Guidelines for ESR1 Mutations Testing

 

Also, just a reminder about ESR1 mutation testing guidelines that the ASCO guidelines do recommend testing for ESR1 mutations at recurrence or progression on the first line regimen, and blood-based ctDNA assays are actually preferred for doing this.

 

[00:24:14]

 

Rationale for Continued Targeting ERs Following Disease Progression

 

As we know in our clinical practice, we do see ongoing activity of endocrine agents and endocrine-based regimens, even after disease progression on an initial endocrine-based therapy like a CDK4/6 inhibitor. There is definitely clinical rationale for continuing targeting of the estrogen receptor following that disease progression.

 

[00:24:37]

 

PROTAC ER Degraders

 

Again, PROTAC ER degraders are a molecule that was developed to fill some of that void of how can we continue to target the estrogen receptor better?
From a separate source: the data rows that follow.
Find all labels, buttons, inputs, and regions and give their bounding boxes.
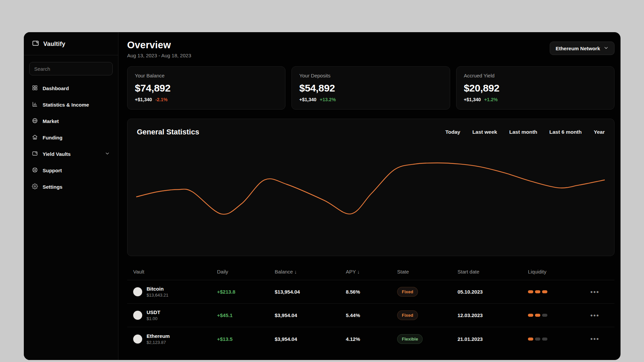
- stat-label: Accrued Yield: [464, 73, 607, 78]
- sidebar-item-label: Dashboard: [43, 85, 69, 91]
- sidebar-item-support[interactable]: Support: [24, 162, 118, 179]
- table-row-ethereum[interactable]: Ethereum $2,123.87 +$13.5 $3,954.04 4.12…: [127, 327, 614, 351]
- filter-last-week[interactable]: Last week: [472, 129, 497, 135]
- apy-value: 8.56%: [346, 289, 397, 295]
- liquidity-indicator: [528, 338, 590, 341]
- filter-last-month[interactable]: Last month: [509, 129, 537, 135]
- stat-delta: +$1,340: [464, 97, 481, 102]
- stat-card-accrued-yield: Accrued Yield $20,892 +$1,340 +1.2%: [456, 66, 614, 110]
- liquidity-pill-inactive: [542, 338, 547, 341]
- liquidity-pill-active: [542, 290, 547, 293]
- date-range: Aug 13, 2023 - Aug 18, 2023: [127, 53, 191, 58]
- coin-name: Ethereum: [147, 333, 170, 339]
- sidebar-item-label: Settings: [43, 184, 62, 190]
- chevron-down-icon: [603, 45, 609, 52]
- filter-today[interactable]: Today: [445, 129, 461, 135]
- page-title: Overview: [127, 40, 191, 51]
- general-statistics-panel: General Statistics Today Last week Last …: [127, 119, 614, 256]
- liquidity-pill-inactive: [535, 338, 540, 341]
- liquidity-indicator: [528, 314, 590, 317]
- start-date-value: 21.01.2023: [458, 336, 528, 342]
- daily-value: +$13.5: [217, 336, 275, 342]
- stat-delta: +$1,340: [135, 97, 152, 102]
- coin-name: Bitcoin: [147, 286, 168, 292]
- liquidity-pill-active: [535, 290, 540, 293]
- time-filters: Today Last week Last month Last 6 month …: [445, 129, 605, 135]
- sidebar-item-settings[interactable]: Settings: [24, 179, 118, 195]
- coin-price: $2,123.87: [147, 340, 170, 345]
- row-actions-button[interactable]: •••: [590, 314, 614, 317]
- sidebar-item-statistics-income[interactable]: Statistics & Income: [24, 97, 118, 113]
- daily-value: +$45.1: [217, 312, 275, 318]
- stat-percent: -2.1%: [155, 97, 168, 102]
- balance-value: $3,954.04: [275, 312, 346, 318]
- sidebar-item-label: Yield Vaults: [43, 151, 71, 157]
- stat-value: $54,892: [299, 82, 442, 94]
- coin-price: $13,643.21: [147, 293, 168, 298]
- sidebar: Vaultify Dashboard: [24, 32, 118, 360]
- page-header: Overview Aug 13, 2023 - Aug 18, 2023 Eth…: [127, 40, 614, 58]
- sidebar-item-market[interactable]: Market: [24, 113, 118, 129]
- sidebar-item-dashboard[interactable]: Dashboard: [24, 80, 118, 97]
- column-header-balance[interactable]: Balance ↓: [275, 269, 346, 275]
- app-panel: Vaultify Dashboard: [24, 32, 621, 360]
- row-actions-button[interactable]: •••: [590, 337, 614, 341]
- column-header-daily[interactable]: Daily: [217, 269, 275, 275]
- start-date-value: 12.03.2023: [458, 312, 528, 318]
- sidebar-item-label: Market: [43, 118, 59, 124]
- search-input[interactable]: [34, 66, 108, 72]
- logo: Vaultify: [24, 32, 118, 55]
- state-badge: Flexible: [397, 334, 423, 344]
- row-actions-button[interactable]: •••: [590, 290, 614, 294]
- liquidity-indicator: [528, 290, 590, 293]
- column-header-start-date[interactable]: Start date: [458, 269, 528, 275]
- stat-card-balance: Your Balance $74,892 +$1,340 -2.1%: [127, 66, 285, 110]
- stat-cards-row: Your Balance $74,892 +$1,340 -2.1% Your …: [127, 66, 614, 110]
- sidebar-item-funding[interactable]: Funding: [24, 129, 118, 146]
- apy-value: 4.12%: [346, 336, 397, 342]
- daily-value: +$213.8: [217, 289, 275, 295]
- liquidity-pill-active: [528, 290, 533, 293]
- column-header-apy[interactable]: APY ↓: [346, 269, 397, 275]
- table-row-bitcoin[interactable]: Bitcoin $13,643.21 +$213.8 $13,954.04 8.…: [127, 280, 614, 304]
- statistics-line-chart: [136, 155, 605, 219]
- sort-down-icon: ↓: [357, 269, 360, 275]
- state-badge: Fixed: [397, 310, 418, 320]
- vaults-table: Vault Daily Balance ↓ APY ↓ State Start …: [127, 263, 614, 351]
- start-date-value: 05.10.2023: [458, 289, 528, 295]
- bar-chart-icon: [32, 101, 38, 108]
- stat-delta: +$1,340: [299, 97, 316, 102]
- stat-card-deposits: Your Deposits $54,892 +$1,340 +13.2%: [291, 66, 450, 110]
- coin-avatar: [133, 287, 142, 296]
- stat-label: Your Balance: [135, 73, 278, 78]
- coin-name: USDT: [147, 309, 160, 315]
- coin-price: $1.00: [147, 316, 160, 321]
- stat-value: $20,892: [464, 82, 607, 94]
- network-selector-button[interactable]: Ethereum Network: [550, 42, 614, 55]
- sidebar-item-label: Statistics & Income: [43, 102, 89, 108]
- chevron-down-icon[interactable]: [105, 151, 110, 157]
- sidebar-item-yield-vaults[interactable]: Yield Vaults: [24, 146, 118, 162]
- dashboard-grid-icon: [32, 85, 38, 92]
- filter-last-6-month[interactable]: Last 6 month: [549, 129, 582, 135]
- sidebar-item-label: Support: [43, 168, 62, 173]
- globe-icon: [32, 118, 38, 125]
- filter-year[interactable]: Year: [594, 129, 605, 135]
- column-header-vault[interactable]: Vault: [133, 269, 217, 275]
- life-buoy-icon: [32, 167, 38, 174]
- main-content: Overview Aug 13, 2023 - Aug 18, 2023 Eth…: [119, 32, 621, 360]
- table-row-usdt[interactable]: USDT $1.00 +$45.1 $3,954.04 5.44% Fixed …: [127, 304, 614, 327]
- house-icon: [32, 134, 38, 141]
- liquidity-pill-active: [528, 338, 533, 341]
- sidebar-nav: Dashboard Statistics & Income Market: [24, 80, 118, 195]
- column-header-state[interactable]: State: [397, 269, 458, 275]
- wallet-icon: [32, 150, 38, 158]
- stat-percent: +1.2%: [484, 97, 498, 102]
- table-header-row: Vault Daily Balance ↓ APY ↓ State Start …: [127, 263, 614, 280]
- search-box[interactable]: [29, 62, 113, 75]
- coin-avatar: [133, 335, 142, 344]
- coin-avatar: [133, 311, 142, 320]
- liquidity-pill-inactive: [542, 314, 547, 317]
- column-header-liquidity[interactable]: Liquidity: [528, 269, 590, 275]
- stat-value: $74,892: [135, 82, 278, 94]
I went over how they differ from the oral SERDs or from any SERDs, and they have a number of other advantages, as shown here in oral formulation. Dr Nanda will go through their activity in ESR1 mutant breast cancer, and just this particularly efficient targeting of ER for degradation.

 

[00:25:08]

 

PROTAC ER Degraders vs Other ER Inhibitors

 

Again, if you look at these compared to other ER inhibitors, just the same - recapitulating what I have already said, maybe a hope to be more efficient and more targeted degradation and ability to be delivered orally, and also potentially target multiple different proteins of interest. You can imagine you do not have to have an ER binding site on 1 side of that molecule. You can target all other previously non-druggable targets. It is an exciting drug class in general.

 

[00:25:40]

 

Posttest Question 1

 

I will wrap up with that. I will bring us back to our 2 same pretest questions, but we will do the post-test version here. Which of the following most accurately describes the mechanism of action of PROTAC ER degraders? Is it that they bind free estrogen ligand, and therefore fewer molecules are available to bind the ER receptor? Do they bind and eliminate androgen, leading to estrogen production blockade? Do they compete with estrogen binding, facilitating ER internalization and degradation, or do they directly bind to the ER protein and facilitate recruitment of the protein degradation machinery?

 

Let us see the answers. I moved us over a little bit, which is what I was aiming to do. The final answer is the right 1 there. They bind that ER protein. Then, on the other end of the molecule, they bring that protein degradation machinery right up close to it. That is how they facilitate the degradation.